Morgenthaler Doubles Down
Though the Menlo Park, Calif., firm's seventh fund will add more emphasis on health care and software investments, Morgenthaler general partner Gary Shaffer says the firm will continue its bullish belief in the optical systems and components markets, a space other venture firms are fleeing (see Kleiner Perkins Scales Back).
"Components are definitely not dead," says Shaffer, who estimates that as much as 35 percent of the new fund could end up in startups with photonics-based business plans. In recent history, Morgenthaler has been one of the most active VC firms in the optical components space, counting Agility Communications Inc., Ignis Optics, LightConnect Inc., and Zolo Technologies Inc. among its recent deals.
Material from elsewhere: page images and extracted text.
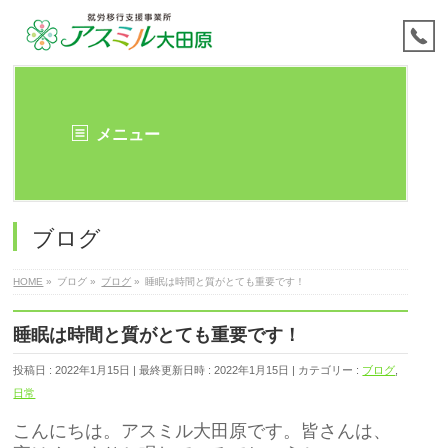
メニュー
ブログ
HOME
»
ブログ
»
ブログ
»
睡眠は時間と質がとても重要です！
睡眠は時間と質がとても重要です！
投稿日 : 2022年1月15日
最終更新日時 : 2022年1月15日
カテゴリー :
ブログ
,
日常
こんにちは。アスミル大田原です。皆さんは、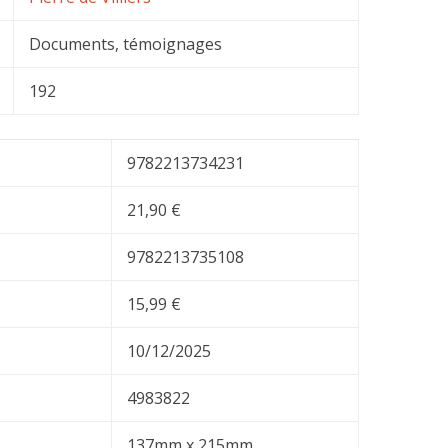
Documents, témoignages
192
9782213734231
21,90 €
9782213735108
15,99 €
10/12/2025
4983822
137mm x 215mm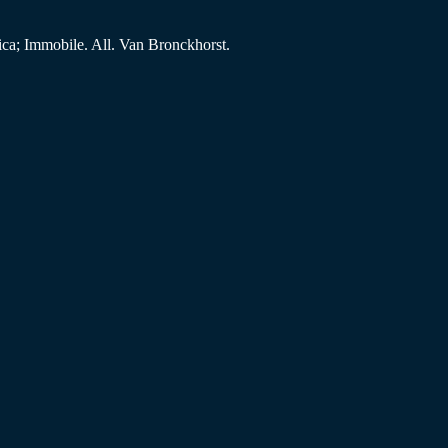
ca; Immobile. All. Van Bronckhorst.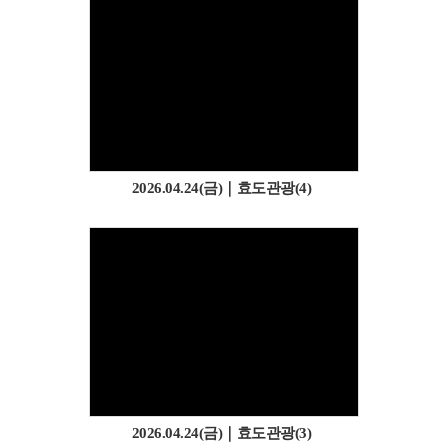
2026.04.24(금)｜효도관광(4)
2026.04.24(금)｜효도관광(3)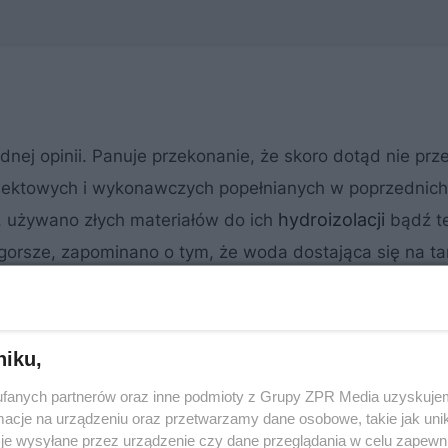
ej opinii. Panuje przekonanie, że skoro dotąd nie prze
ojektowych i wykonawczych popełnianych w poprzednich
hydroizolacji
, używano złych materiałów do ich
bądź t
rsze, zapominano o tym, że woda dostająca się na ta
cych tarasów nie ma co zwlekać, bo to pogarsza sytuac
nych ścianach i sufitach najprawdopodobniej pojawi się 
izować usterki, i podajemy kilka sposobów naprawy war
niku,
tów dodatkowych takich jak balustrady czy rynny.
fanych partnerów oraz inne podmioty z Grupy ZPR Media uzyskujem
cje na urządzeniu oraz przetwarzamy dane osobowe, takie jak unika
je wysyłane przez urządzenie czy dane przeglądania w celu zapewn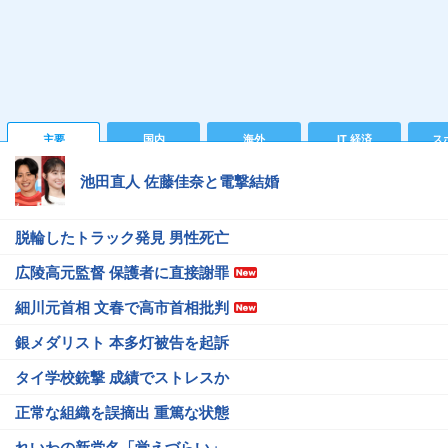
主要
国内
海外
IT 経済
ス
池田直人 佐藤佳奈と電撃結婚
脱輪したトラック発見 男性死亡
広陵高元監督 保護者に直接謝罪
細川元首相 文春で高市首相批判
銀メダリスト 本多灯被告を起訴
タイ学校銃撃 成績でストレスか
正常な組織を誤摘出 重篤な状態
れいわの新党名「覚えづらい」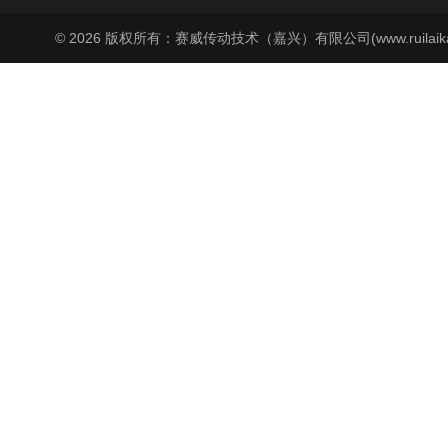
© 2026 版权所有：赛威传动技术（嘉兴）有限公司(www.ruilaika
Morgenthaler also recently invested in switch startup Xebeo Communications (see Xebeo to Build a Service-Aware Switch).
What Morgenthaler looks for in a components startup, Shaffer says, is strong intellectual property and functionality beyond a single purpose. "[The technology] has to be something that's hard to copy, and something the customer cares a lot about," he says.
Morgenthaler general partner Bob Pavey says that raising a new fund in the current down market may seem counter-intuitive, but it reflects his and the firm's belief that optical technologies are still at the beginning of their lifecycle.
"I think we're in the early stage of a five- to 10-year technology run," Pavey says. "There are still a number of interesting ideas, and I don't think we can anticipate yet where the [successful] trends are going to be."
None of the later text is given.